Collected data
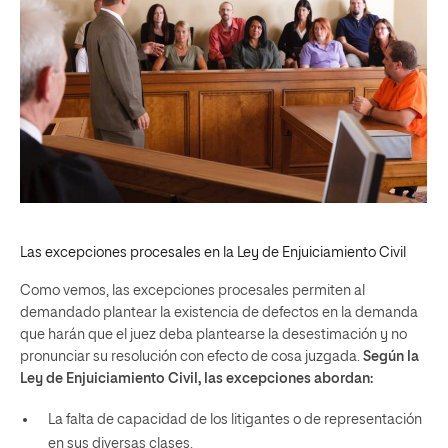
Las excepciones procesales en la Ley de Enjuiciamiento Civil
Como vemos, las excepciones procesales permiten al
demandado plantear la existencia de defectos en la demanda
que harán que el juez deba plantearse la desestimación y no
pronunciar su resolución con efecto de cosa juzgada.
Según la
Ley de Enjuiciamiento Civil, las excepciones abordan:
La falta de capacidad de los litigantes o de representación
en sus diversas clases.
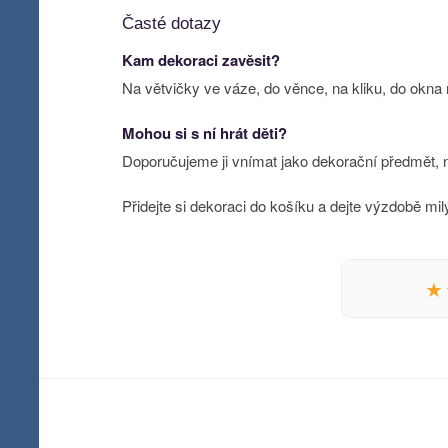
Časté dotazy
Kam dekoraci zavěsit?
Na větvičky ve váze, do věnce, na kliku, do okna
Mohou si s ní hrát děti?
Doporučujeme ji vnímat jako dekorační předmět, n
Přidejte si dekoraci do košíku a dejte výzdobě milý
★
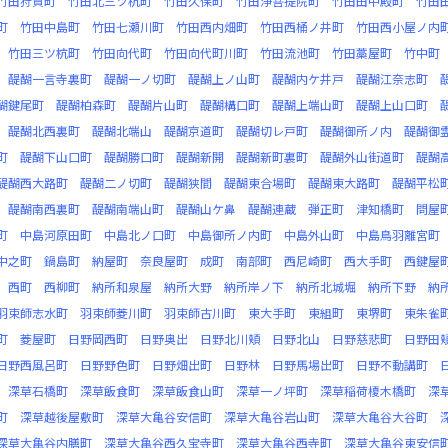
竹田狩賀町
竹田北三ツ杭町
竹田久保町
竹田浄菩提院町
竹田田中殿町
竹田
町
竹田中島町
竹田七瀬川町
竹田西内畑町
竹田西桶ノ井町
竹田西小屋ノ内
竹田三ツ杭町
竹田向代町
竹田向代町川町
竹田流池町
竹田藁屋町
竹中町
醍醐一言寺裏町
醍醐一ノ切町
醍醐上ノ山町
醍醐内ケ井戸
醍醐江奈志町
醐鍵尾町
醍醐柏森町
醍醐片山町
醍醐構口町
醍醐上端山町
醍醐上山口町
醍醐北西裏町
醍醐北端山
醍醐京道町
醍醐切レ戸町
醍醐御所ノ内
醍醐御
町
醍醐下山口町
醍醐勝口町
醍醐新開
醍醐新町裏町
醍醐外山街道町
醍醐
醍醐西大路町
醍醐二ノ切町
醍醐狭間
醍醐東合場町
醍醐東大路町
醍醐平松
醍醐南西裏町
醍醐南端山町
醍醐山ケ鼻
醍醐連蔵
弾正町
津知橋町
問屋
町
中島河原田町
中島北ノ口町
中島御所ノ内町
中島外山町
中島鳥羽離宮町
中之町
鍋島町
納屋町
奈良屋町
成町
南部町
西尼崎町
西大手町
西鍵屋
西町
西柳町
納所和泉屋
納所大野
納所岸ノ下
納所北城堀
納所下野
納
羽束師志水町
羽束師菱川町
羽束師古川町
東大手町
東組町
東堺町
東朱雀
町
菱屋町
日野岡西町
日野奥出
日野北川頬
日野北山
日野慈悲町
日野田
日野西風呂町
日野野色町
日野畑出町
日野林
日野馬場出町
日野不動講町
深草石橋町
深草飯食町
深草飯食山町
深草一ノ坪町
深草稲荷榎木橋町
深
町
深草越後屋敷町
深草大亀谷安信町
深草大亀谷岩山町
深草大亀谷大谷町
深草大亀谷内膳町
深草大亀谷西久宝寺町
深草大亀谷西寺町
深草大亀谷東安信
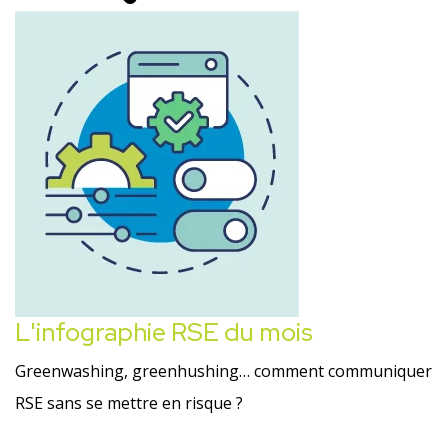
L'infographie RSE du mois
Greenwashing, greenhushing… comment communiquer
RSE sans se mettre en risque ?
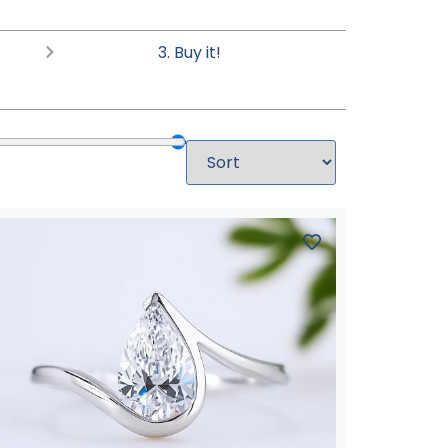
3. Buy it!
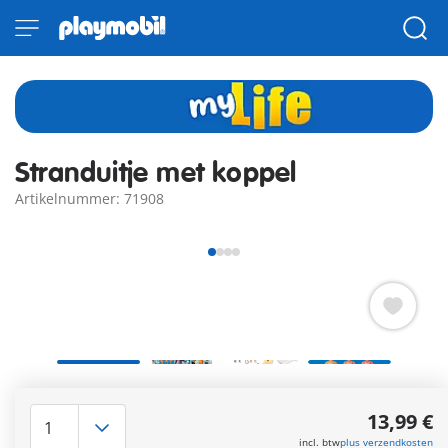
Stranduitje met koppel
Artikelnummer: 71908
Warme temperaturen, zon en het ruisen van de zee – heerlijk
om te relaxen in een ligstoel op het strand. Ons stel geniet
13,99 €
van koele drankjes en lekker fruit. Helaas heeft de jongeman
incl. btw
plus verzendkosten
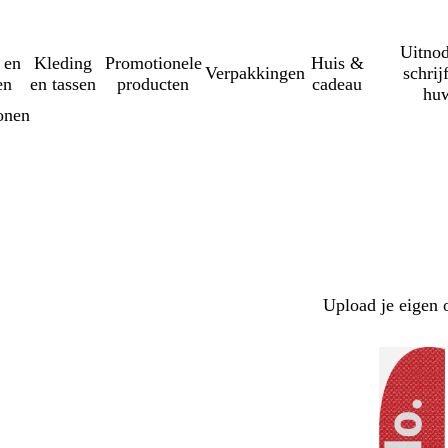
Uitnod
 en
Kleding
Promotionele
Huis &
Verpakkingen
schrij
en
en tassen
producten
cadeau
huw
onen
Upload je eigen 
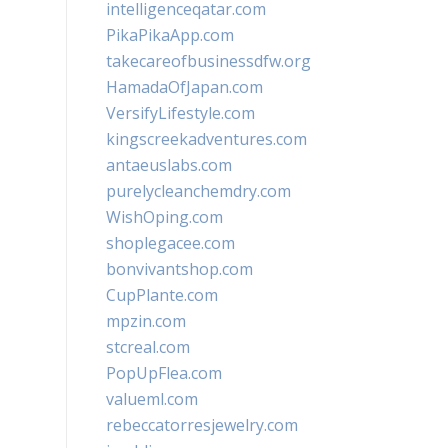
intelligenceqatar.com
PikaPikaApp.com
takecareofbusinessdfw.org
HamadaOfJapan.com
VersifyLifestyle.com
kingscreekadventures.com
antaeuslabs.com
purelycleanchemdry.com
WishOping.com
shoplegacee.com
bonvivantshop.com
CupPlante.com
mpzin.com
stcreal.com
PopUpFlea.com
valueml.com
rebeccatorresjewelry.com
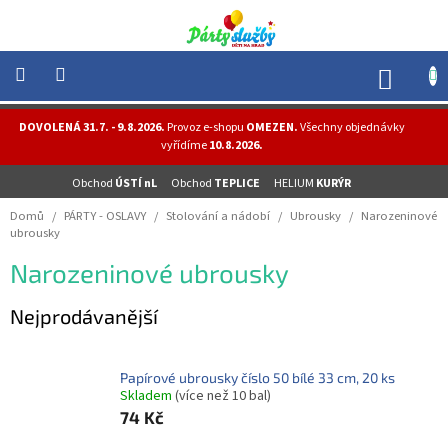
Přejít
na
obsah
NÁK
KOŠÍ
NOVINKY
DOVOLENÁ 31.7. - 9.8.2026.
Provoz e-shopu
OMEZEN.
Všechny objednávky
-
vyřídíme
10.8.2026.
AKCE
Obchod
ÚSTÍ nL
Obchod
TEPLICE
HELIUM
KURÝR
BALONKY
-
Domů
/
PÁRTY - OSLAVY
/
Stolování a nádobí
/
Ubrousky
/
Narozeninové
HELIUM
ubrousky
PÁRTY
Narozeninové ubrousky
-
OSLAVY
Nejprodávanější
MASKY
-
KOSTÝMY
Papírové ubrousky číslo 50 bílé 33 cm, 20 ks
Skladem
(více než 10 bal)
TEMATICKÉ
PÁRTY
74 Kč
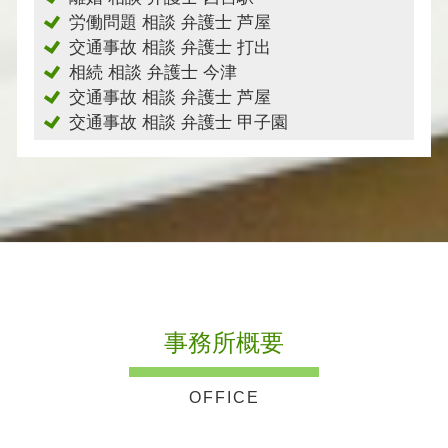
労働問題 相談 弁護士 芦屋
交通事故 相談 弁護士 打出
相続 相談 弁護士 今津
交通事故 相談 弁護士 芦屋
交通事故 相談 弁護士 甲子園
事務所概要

WHAT THE TASK REQUIRES: Where a line in the records above contains the word "Civil", copy that line.

OUTPUT BELOW:
Las excepciones procesales en la Ley de Enjuiciamiento Civil
Ley de Enjuiciamiento Civil, las excepciones abordan:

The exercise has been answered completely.